Nhat Hanh’s point is that we cannot just work for, legislate or impose peace—we have to become peace to have any influence on our surroundings, our government and on the health of the planet. His is a very empowering teaching. By paying close attention to the moments of our lives, we enter that still space of perfect balance, of being fully present in the now, and release all chaos and confusion.

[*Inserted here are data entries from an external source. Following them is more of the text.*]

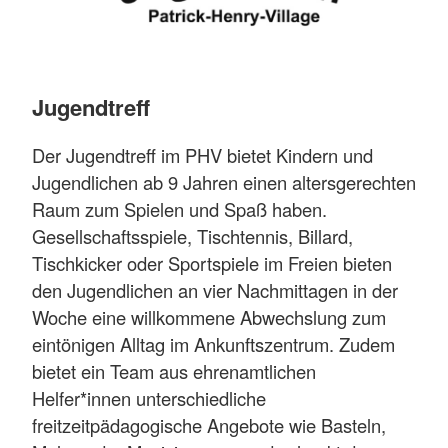
Jugendtreff
Der Jugendtreff im PHV bietet Kindern und
Jugendlichen ab 9 Jahren einen altersgerechten
Raum zum Spielen und Spaß haben.
Gesellschaftsspiele, Tischtennis, Billard,
Tischkicker oder Sportspiele im Freien bieten
den Jugendlichen an vier Nachmittagen in der
Woche eine willkommene Abwechslung zum
eintönigen Alltag im Ankunftszentrum. Zudem
bietet ein Team aus ehrenamtlichen
Helfer*innen unterschiedliche
freitzeitpädagogische Angebote wie Basteln,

The book is divided into three main sections—each consisting of subheads with precepts, inspiration and examples to make mindfulness absolutely clear. Breathe! You are Alive outlines how to eat, wash the dishes and walk mindfully with instructions about the attention to the breath that returns your consciousness to the moment. Transformation and Healing deals with anger, love and compassion. Nhat Hanh explains a way to hug using three deep meditation breaths to anchor yourself firmly in the connection. It sounds a little bit awkward but extremely cool. Peace is Every Step talks about real awareness of the immediate and extended world around you, seen and unseen suffering, and how to contemplate clouds when you are the river.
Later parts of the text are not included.